The acceleratin of a particle increases linearly with time t as 6t. If the initial velocity of the particles is zero and the particle starts from the origin, then the distance traveled by the particle in time t will be

To solve the problem step by step, we will follow the given information and apply the appropriate physics concepts. ### Step 1: Understand the given information We are given that the acceleration \( a \) of a particle increases linearly with time \( t \) as \( a = 6t \).
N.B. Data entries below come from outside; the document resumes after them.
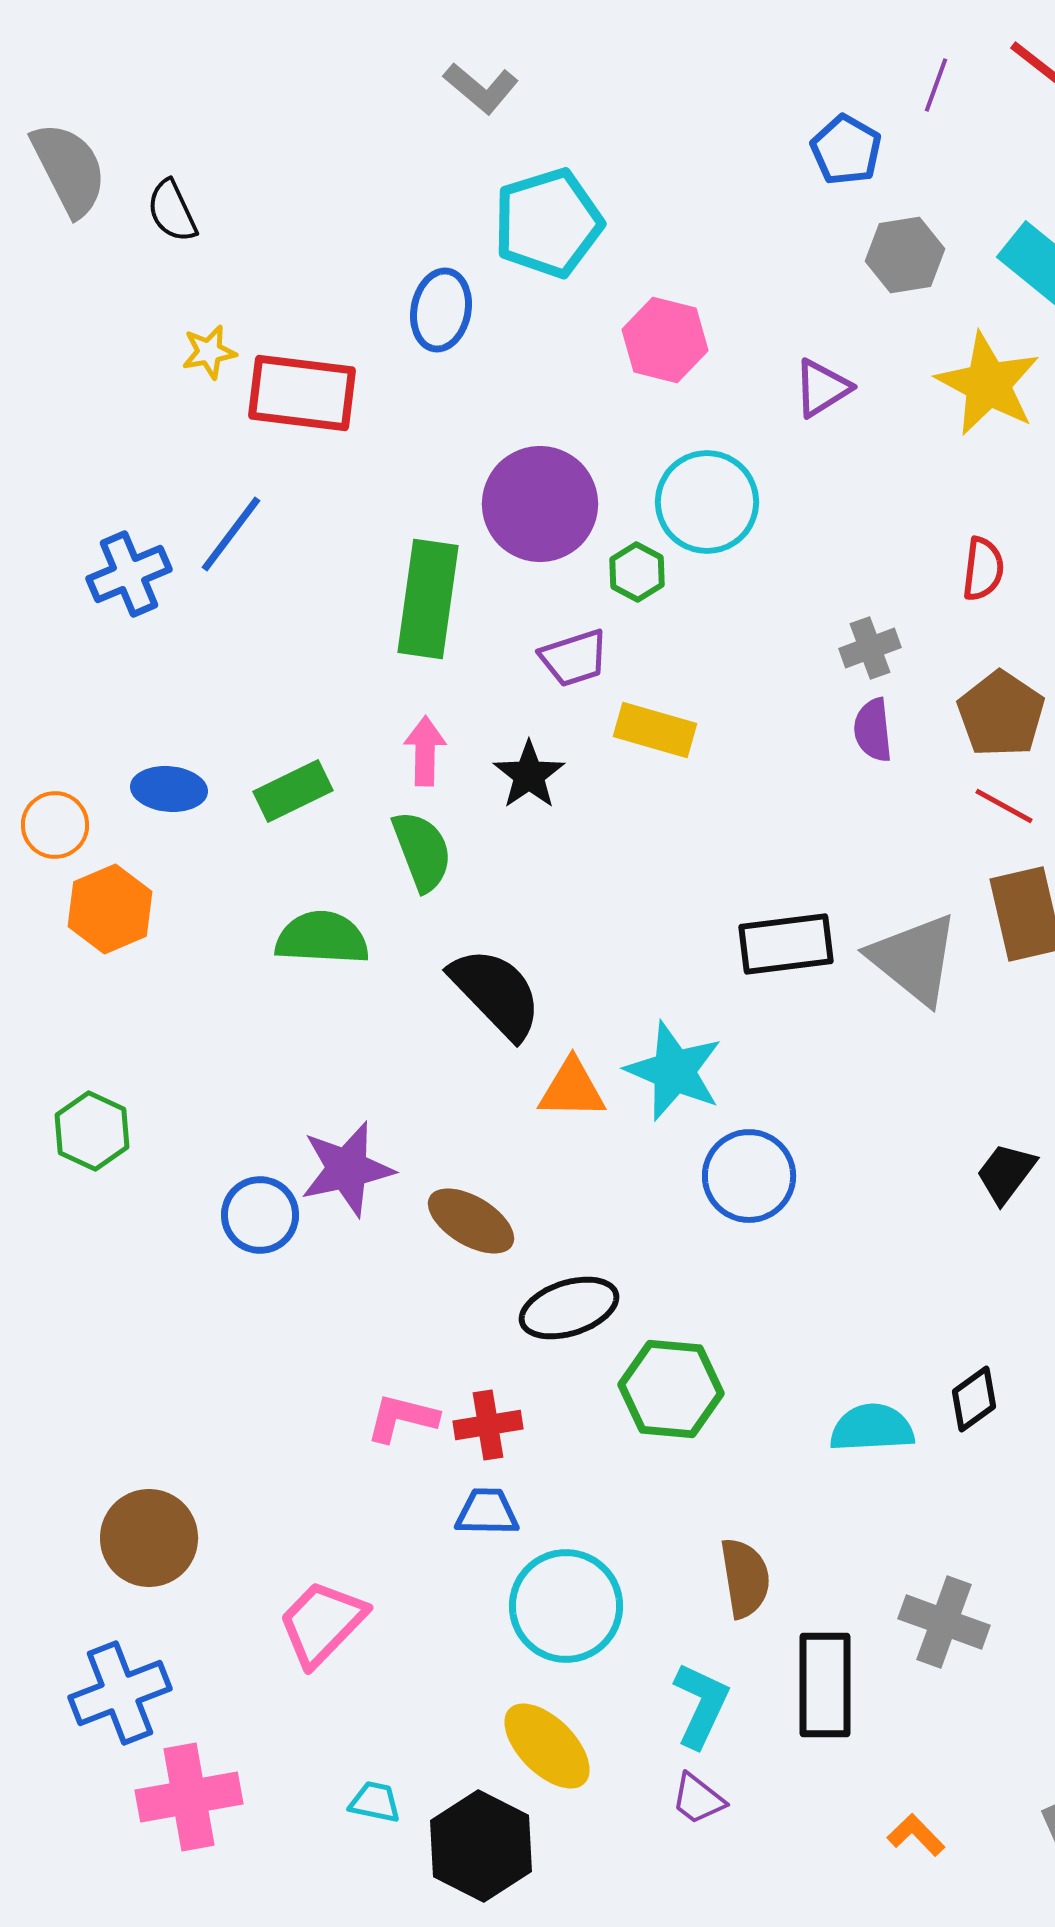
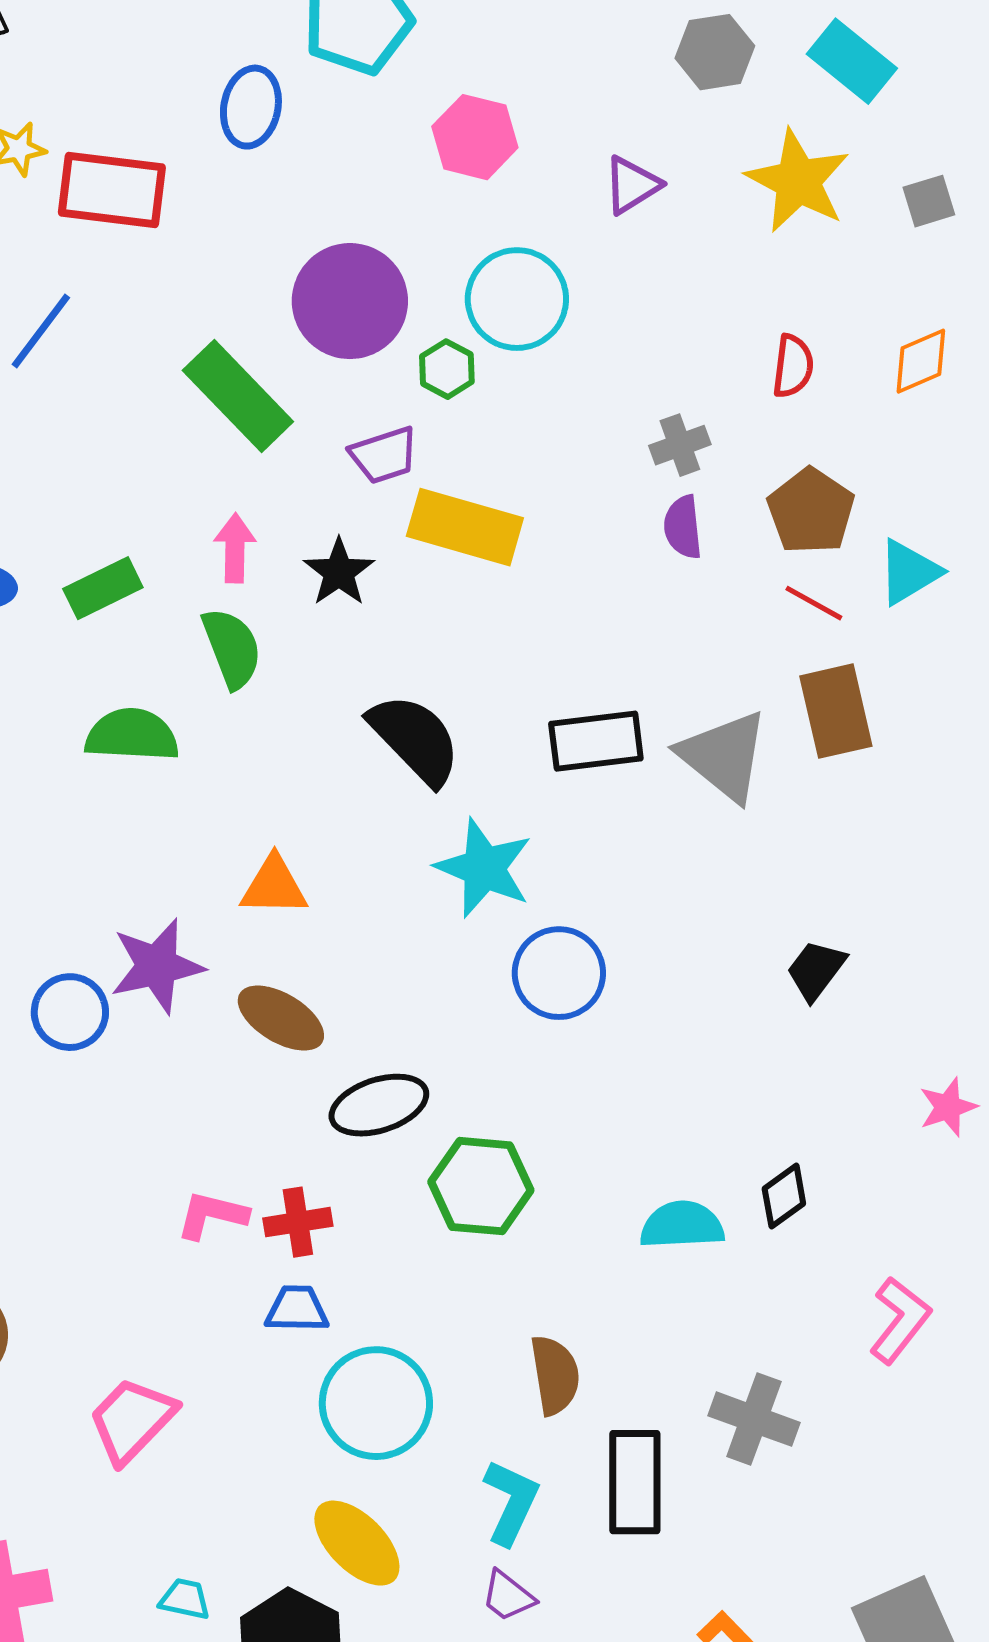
green rectangle: (428, 599) -> (238, 396), turned -52
yellow rectangle: (655, 730) -> (465, 527), size x1.4
black semicircle: (496, 993) -> (415, 739), moved
orange triangle: (572, 1089) -> (274, 886), moved

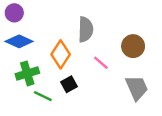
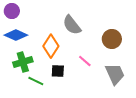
gray semicircle: (86, 29) -> (72, 25), turned 140
pink line: (101, 63) -> (85, 61), moved
black square: (69, 84) -> (58, 71), turned 32

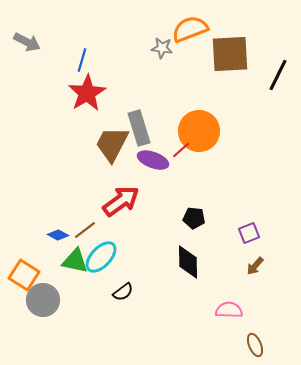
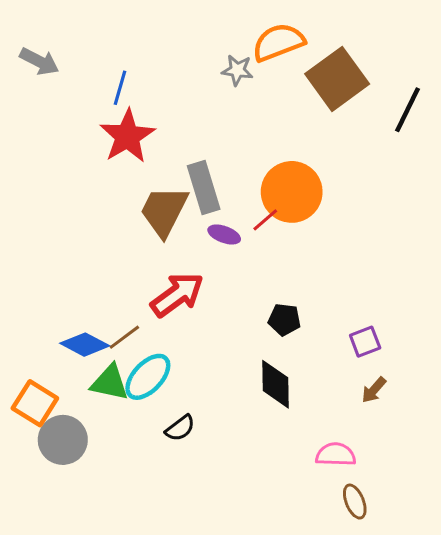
brown square: (230, 54) -> (337, 79), turned -33
purple ellipse: (153, 160) -> (224, 234), size x0.7
blue diamond: (58, 235) -> (85, 345), size x1.5
brown ellipse: (255, 345) -> (355, 502), moved

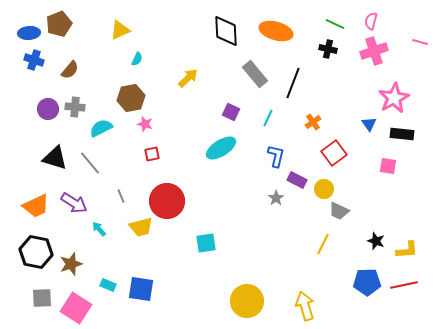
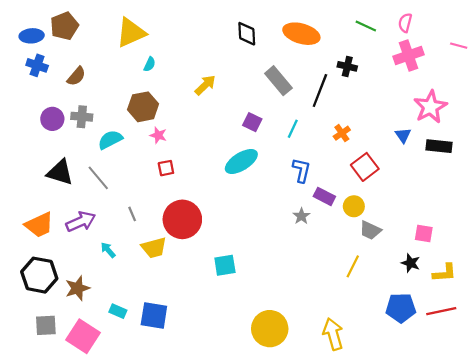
yellow triangle: (120, 30) -> (131, 33), size x1.4
black diamond: (226, 31) -> (247, 34), size x0.7
black cross: (328, 49) -> (347, 66), moved
pink square: (388, 166) -> (424, 234), moved
purple arrow: (74, 203) -> (81, 222), turned -56

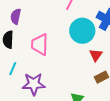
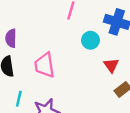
cyan circle: (82, 31) -> (90, 40), size x0.6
The initial velocity \( u \) of the particle is 0, and it starts from the origin (position \( s = 0 \)). ### Step 2: Relate acceleration to velocity Acceleration is defined as the rate of change of velocity: \[ a = \frac{dv}{dt} \] Substituting the expression for acceleration: \[ 6t = \frac{dv}{dt} \] ### Step 3: Integrate to find velocity To find the velocity \( v \), we need to integrate both sides with respect to time \( t \): \[ \int dv = \int 6t \, dt \] This gives: \[ v = 3t^2 + C \] Since the initial velocity \( u = 0 \) when \( t = 0 \), we can find the constant \( C \): \[ 0 = 3(0)^2 + C \implies C = 0 \] Thus, the velocity function is: \[ v = 3t^2 \] ### Step 4: Relate velocity to distance Velocity is also defined as the rate of change of distance: \[ v = \frac{ds}{dt} \] Substituting the expression for velocity: \[ 3t^2 = \frac{ds}{dt} \] ### Step 5: Integrate to find distance Now we integrate to find the distance \( s \): \[ \int ds = \int 3t^2 \, dt \] This gives: \[ s = t^3 + C' \] Since the particle starts from the origin (initial position \( s = 0 \) when \( t = 0 \)), we can find the constant \( C' \): \[ 0 = (0)^3 + C' \implies C' = 0 \] Thus, the distance function is: \[ s = t^3 \] ### Step 6: Final expression for distance The distance traveled by the particle in time \( t \) is: \[ s = t^3 \] ### Conclusion The distance traveled by the particle in time \( t \) is \( t^3 \). ---